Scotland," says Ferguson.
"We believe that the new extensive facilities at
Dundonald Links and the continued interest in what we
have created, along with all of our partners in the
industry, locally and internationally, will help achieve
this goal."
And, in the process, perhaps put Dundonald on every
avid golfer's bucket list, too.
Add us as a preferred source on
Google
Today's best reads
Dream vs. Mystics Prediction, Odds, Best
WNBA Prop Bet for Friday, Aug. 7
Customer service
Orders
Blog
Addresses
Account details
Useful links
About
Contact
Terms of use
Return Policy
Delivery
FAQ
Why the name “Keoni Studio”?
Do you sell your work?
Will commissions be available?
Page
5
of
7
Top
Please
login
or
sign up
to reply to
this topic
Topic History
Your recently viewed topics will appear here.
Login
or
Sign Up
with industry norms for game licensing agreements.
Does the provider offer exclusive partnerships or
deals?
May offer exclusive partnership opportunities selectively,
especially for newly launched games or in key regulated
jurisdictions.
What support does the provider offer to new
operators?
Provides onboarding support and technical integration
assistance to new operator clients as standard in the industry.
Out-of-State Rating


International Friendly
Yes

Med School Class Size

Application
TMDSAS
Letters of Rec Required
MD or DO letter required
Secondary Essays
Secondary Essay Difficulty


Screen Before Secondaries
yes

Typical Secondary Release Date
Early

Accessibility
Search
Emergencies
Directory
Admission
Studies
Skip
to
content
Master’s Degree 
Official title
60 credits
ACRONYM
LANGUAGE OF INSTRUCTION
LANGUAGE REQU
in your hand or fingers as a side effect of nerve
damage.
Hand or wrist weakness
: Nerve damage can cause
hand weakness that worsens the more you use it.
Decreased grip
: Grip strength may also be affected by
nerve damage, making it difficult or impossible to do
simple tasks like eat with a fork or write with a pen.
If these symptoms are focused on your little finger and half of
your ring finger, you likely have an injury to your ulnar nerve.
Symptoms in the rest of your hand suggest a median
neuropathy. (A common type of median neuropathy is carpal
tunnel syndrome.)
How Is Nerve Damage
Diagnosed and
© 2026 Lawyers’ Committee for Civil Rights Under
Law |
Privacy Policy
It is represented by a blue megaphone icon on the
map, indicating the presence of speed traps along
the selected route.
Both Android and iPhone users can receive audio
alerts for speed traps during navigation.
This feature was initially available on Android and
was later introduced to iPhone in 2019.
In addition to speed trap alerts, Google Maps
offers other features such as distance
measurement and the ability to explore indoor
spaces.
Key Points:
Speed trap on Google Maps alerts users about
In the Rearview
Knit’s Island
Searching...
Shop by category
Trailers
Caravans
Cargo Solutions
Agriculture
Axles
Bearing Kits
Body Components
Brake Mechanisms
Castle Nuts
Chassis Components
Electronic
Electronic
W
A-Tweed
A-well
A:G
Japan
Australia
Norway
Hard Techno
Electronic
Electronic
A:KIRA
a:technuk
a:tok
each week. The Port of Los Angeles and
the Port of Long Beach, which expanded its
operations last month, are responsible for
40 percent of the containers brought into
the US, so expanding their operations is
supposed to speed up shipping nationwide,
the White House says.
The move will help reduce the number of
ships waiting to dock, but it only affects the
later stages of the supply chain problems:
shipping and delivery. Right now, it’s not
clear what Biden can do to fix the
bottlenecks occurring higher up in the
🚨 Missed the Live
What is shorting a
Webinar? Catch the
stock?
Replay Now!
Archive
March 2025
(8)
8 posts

==

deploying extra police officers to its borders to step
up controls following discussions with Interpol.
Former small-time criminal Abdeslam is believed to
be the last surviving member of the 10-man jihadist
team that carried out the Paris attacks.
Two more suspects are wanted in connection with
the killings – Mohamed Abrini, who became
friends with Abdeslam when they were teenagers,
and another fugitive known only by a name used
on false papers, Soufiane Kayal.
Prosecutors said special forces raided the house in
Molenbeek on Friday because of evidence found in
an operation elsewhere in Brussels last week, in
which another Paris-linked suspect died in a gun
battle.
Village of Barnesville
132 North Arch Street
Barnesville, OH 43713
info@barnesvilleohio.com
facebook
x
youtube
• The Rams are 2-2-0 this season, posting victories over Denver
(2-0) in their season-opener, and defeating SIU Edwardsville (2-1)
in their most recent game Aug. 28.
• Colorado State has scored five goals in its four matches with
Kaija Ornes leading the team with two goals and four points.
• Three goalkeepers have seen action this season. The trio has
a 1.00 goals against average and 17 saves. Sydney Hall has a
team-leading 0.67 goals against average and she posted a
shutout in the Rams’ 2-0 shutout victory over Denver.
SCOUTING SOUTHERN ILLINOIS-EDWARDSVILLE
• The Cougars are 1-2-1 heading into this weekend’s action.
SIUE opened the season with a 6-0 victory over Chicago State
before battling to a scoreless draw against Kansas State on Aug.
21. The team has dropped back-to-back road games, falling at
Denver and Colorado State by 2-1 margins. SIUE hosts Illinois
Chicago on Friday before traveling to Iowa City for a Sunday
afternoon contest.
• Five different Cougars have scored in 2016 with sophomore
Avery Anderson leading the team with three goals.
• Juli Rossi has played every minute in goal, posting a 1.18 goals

Problem requirements - Reproduce word for word the material above, starting with the line that has "Terms of use" and stopping after the line that has "Symptoms in the".

Finished task -
Terms of use
Return Policy
Delivery
FAQ
Why the name “Keoni Studio”?
Do you sell your work?
Will commissions be available?
Page
5
of
7
Top
Please
login
or
sign up
to reply to
this topic
Topic History
Your recently viewed topics will appear here.
Login
or
Sign Up
with industry norms for game licensing agreements.
Does the provider offer exclusive partnerships or
deals?
May offer exclusive partnership opportunities selectively,
especially for newly launched games or in key regulated
jurisdictions.
What support does the provider offer to new
operators?
Provides onboarding support and technical integration
assistance to new operator clients as standard in the industry.
Out-of-State Rating


International Friendly
Yes

Med School Class Size

Application
TMDSAS
Letters of Rec Required
MD or DO letter required
Secondary Essays
Secondary Essay Difficulty


Screen Before Secondaries
yes

Typical Secondary Release Date
Early

Accessibility
Search
Emergencies
Directory
Admission
Studies
Skip
to
content
Master’s Degree 
Official title
60 credits
ACRONYM
LANGUAGE OF INSTRUCTION
LANGUAGE REQU
in your hand or fingers as a side effect of nerve
damage.
Hand or wrist weakness
: Nerve damage can cause
hand weakness that worsens the more you use it.
Decreased grip
: Grip strength may also be affected by
nerve damage, making it difficult or impossible to do
simple tasks like eat with a fork or write with a pen.
If these symptoms are focused on your little finger and half of
your ring finger, you likely have an injury to your ulnar nerve.
Symptoms in the rest of your hand suggest a median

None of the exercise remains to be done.